*What the exercise asks*: Copy the data below exactly. Any pictures in it should be omitted.

******

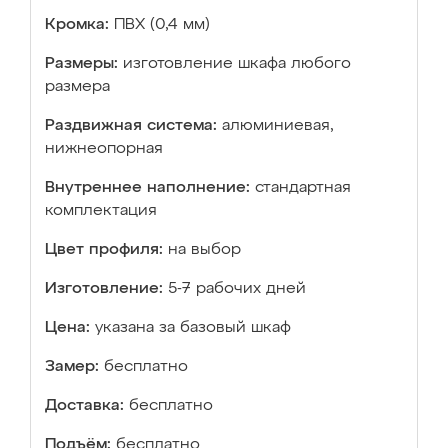
Кромка:
ПВХ (0,4 мм)
Размеры:
изготовление шкафа любого
размера
Раздвижная система:
алюминиевая,
нижнеопорная
Внутреннее наполнение:
стандартная
комплектация
Цвет профиля:
на выбор
Изготовление:
5-7 рабочих дней
Цена:
указана за базовый шкаф
Замер:
бесплатно
Доставка:
бесплатно
Подъём:
бесплатно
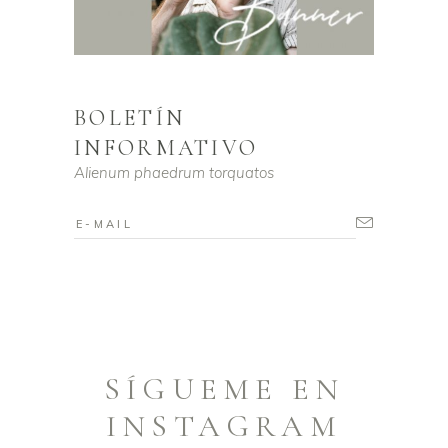
BOLETÍN
INFORMATIVO
Alienum phaedrum torquatos
SÍGUEME EN
INSTAGRAM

******

*Solved exercise*:
Кромка:
ПВХ (0,4 мм)
Размеры:
изготовление шкафа любого
размера
Раздвижная система:
алюминиевая,
нижнеопорная
Внутреннее наполнение:
стандартная
комплектация
Цвет профиля:
на выбор
Изготовление:
5-7 рабочих дней
Цена:
указана за базовый шкаф
Замер:
бесплатно
Доставка:
бесплатно
Подъём:
бесплатно
BOLETÍN
INFORMATIVO
Alienum phaedrum torquatos
SÍGUEME EN
INSTAGRAM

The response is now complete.